** Supplied material **
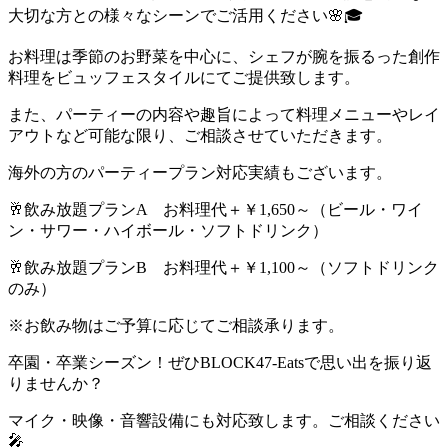
大切な方との様々なシーンでご活用ください🌸🎓
お料理は季節のお野菜を中心に、シェフが腕を振るった創作
料理をビュッフェスタイルにてご提供致します。
また、パーティーの内容や趣旨によって料理メニューやレイ
アウトなど可能な限り、ご相談させていただきます。
海外の方のパーティープラン対応実績もございます。
🥂飲み放題プランA お料理代＋￥1,650～（ビール・ワイ
ン・サワー・ハイボール・ソフトドリンク）
🥂飲み放題プランB お料理代＋￥1,100～（ソフトドリンク
のみ）
※お飲み物はご予算に応じてご相談承ります。
卒園・卒業シーズン！ぜひBLOCK47‐Eatsで思い出を振り返
りませんか？
マイク・映像・音響設備にも対応致します。ご相談ください
🎤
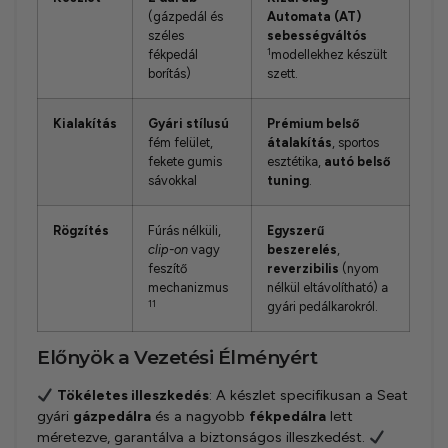
(gázpedál és
Automata (AT)
széles
sebességváltós
1
fékpedál
modellekhez készült
borítás)
szett.
Kialakítás
Gyári stílusú
Prémium belső
fém felület,
átalakítás
, sportos
fekete gumis
esztétika,
autó belső
sávokkal
tuning
.
Rögzítés
Fúrás nélküli,
Egyszerű
clip-on
vagy
beszerelés
,
feszítő
reverzibilis
(nyom
mechanizmus
nélkül eltávolítható) a
11
gyári pedálkarokról.
Előnyök a Vezetési Élményért
Tökéletes illeszkedés
: A készlet specifikusan a Seat
gyári
gázpedálra
és a nagyobb
fékpedálra
lett
méretezve, garantálva a biztonságos illeszkedést.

** Description of the task **
Find every line in the records above that holds the word "ソフトドリンク", and copy each one.

** Exercise result **
ン・サワー・ハイボール・ソフトドリンク）
🥂飲み放題プランB お料理代＋￥1,100～（ソフトドリンク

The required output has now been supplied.